In chemistry, topology provides a convenient way of describing and predicting the molecular structure within the constraints of three-dimensional (3-D) space. Given the determinants of chemical bonding and the chemical properties of the atoms, topology provides a model for explaining how the atoms ethereal wave functions must fit together. Molecular topology is a part of mathematical chemistry dealing with the algebraic description of chemical compounds so allowing a unique and easy characterization of them.
Topology is insensitive to the details of a scalar field, and can often be determined using simplified calculations. Scalar fields such as electron density, Madelung field, covalent field and the electrostatic potential can be used to model topology.
Each scalar field has its own distinctive topology and each provides different information about the nature of chemical bonding and structure. The analysis of these topologies, when combined with simple electrostatic theory and a few empirical observations, leads to a quantitative model of localized chemical bonding. In the process, the analysis provides insights into the nature of chemical bonding.
Applied topology explains how large molecules reach their final shapes and how biological molecules achieve their activity.

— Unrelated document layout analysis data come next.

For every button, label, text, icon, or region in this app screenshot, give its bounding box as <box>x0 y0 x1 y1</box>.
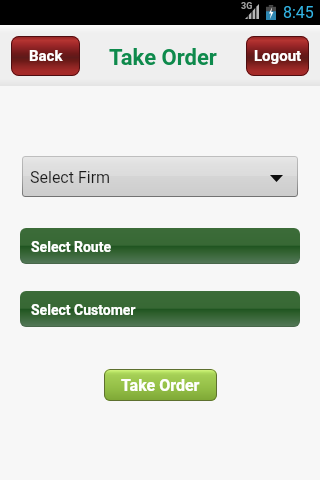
staticText: 3G <box>241 1 253 12</box>
staticText: Back <box>29 47 63 65</box>
button[interactable]: Select Route <box>20 228 300 264</box>
button[interactable]: Select Firm <box>22 156 298 197</box>
button[interactable]: Logout <box>246 36 309 76</box>
staticText: Take Order <box>121 376 200 395</box>
staticText: Take Order <box>109 45 217 71</box>
staticText: 8:45 <box>283 3 314 22</box>
button[interactable]: Back <box>11 36 80 76</box>
staticText: Select Firm <box>30 168 111 187</box>
staticText: Logout <box>254 47 302 65</box>
staticText: Select Route <box>31 239 111 255</box>
staticText: Select Customer <box>31 302 136 318</box>
button[interactable]: Select Customer <box>20 291 300 327</box>
button[interactable]: Take Order <box>104 369 217 401</box>
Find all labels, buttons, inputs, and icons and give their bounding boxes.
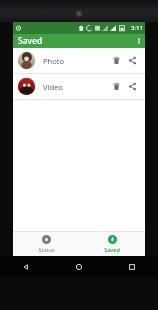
button[interactable]: More options	[133, 34, 145, 48]
staticText: Video	[43, 82, 108, 92]
button[interactable]: Delete	[108, 48, 124, 73]
button[interactable]: Share	[124, 48, 140, 73]
button[interactable]: Saved	[79, 232, 145, 256]
button[interactable]: Recents	[105, 256, 158, 278]
button[interactable]: Back	[0, 256, 52, 278]
button[interactable]: Status	[13, 232, 79, 256]
staticText: Saved	[18, 35, 43, 47]
button[interactable]: Share	[124, 74, 140, 99]
staticText: Saved	[104, 246, 120, 253]
staticText: Photo	[43, 56, 108, 66]
button[interactable]: Video	[13, 74, 145, 99]
button[interactable]: Home	[52, 256, 105, 278]
button[interactable]: Photo	[13, 48, 145, 73]
staticText: 3:11	[131, 24, 143, 32]
staticText: Status	[38, 246, 55, 253]
button[interactable]: Delete	[108, 74, 124, 99]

Circuit topology is a topological property of folded linear polymers. This notion has been applied to structural analysis of biomolecules such as proteins and RNAs.
It is possible to set up equations correlating direct quantitative structure activity relationships with experimental properties, usually referred to as topological indices (TIs). Topological indices are used in the development of quantitative structure-activity relationships (QSARs) in which the biological activity or other properties of molecules are correlated with their chemical structure.